• GIVEN DATA:
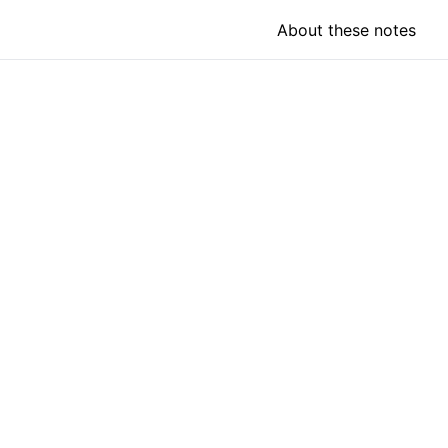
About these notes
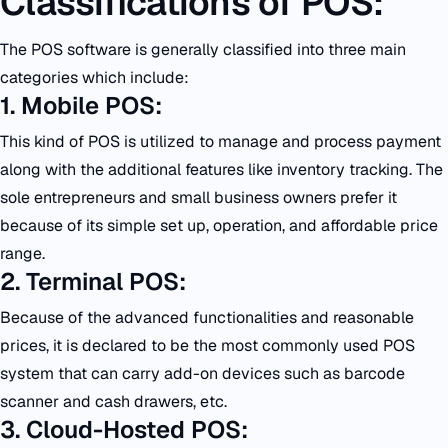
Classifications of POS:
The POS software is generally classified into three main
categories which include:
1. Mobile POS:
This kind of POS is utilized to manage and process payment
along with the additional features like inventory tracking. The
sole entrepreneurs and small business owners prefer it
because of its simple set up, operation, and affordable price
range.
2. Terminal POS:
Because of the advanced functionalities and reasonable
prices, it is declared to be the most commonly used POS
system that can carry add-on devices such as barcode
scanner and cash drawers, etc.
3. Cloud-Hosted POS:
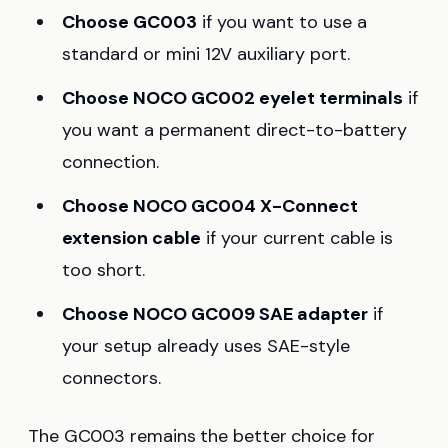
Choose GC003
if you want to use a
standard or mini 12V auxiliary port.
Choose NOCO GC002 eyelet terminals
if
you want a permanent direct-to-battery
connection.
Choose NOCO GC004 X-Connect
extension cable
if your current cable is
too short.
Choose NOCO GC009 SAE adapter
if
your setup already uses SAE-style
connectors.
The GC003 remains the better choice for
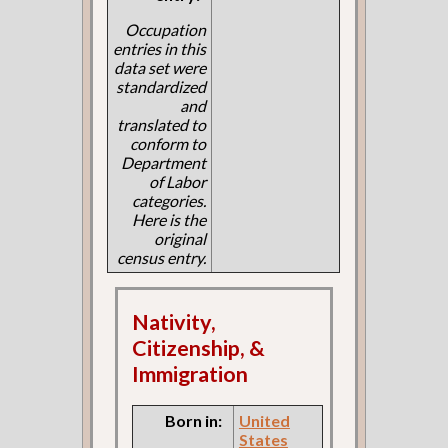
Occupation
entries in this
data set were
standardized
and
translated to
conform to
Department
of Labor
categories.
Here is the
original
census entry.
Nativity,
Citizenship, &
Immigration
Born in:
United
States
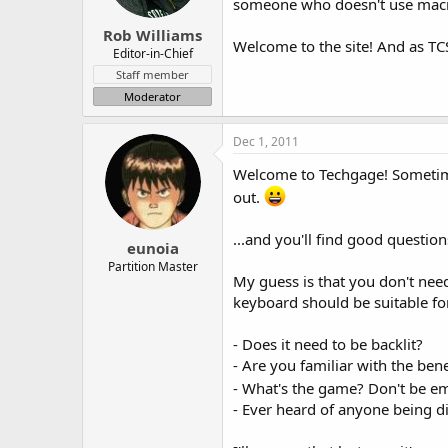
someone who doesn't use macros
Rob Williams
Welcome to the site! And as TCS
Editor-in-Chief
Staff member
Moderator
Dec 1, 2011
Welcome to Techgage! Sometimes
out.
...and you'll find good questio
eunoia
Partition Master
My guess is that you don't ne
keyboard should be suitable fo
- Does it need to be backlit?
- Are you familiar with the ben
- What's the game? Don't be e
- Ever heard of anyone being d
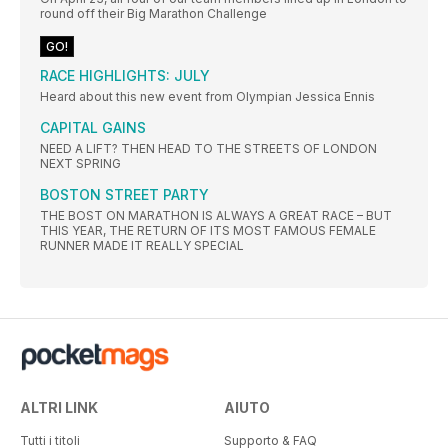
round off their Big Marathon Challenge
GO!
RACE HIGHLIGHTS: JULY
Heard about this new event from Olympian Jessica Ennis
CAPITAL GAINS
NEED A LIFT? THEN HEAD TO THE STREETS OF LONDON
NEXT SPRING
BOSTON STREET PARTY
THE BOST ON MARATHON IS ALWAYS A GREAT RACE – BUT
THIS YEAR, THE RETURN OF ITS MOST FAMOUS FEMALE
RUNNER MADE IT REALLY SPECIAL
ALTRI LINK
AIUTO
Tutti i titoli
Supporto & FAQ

• REQUIRED WORK: The expected result is every line above containing the string "with".

• EXERCISE SOLUTION:
along with the additional features like inventory tracking. The
- Are you familiar with the ben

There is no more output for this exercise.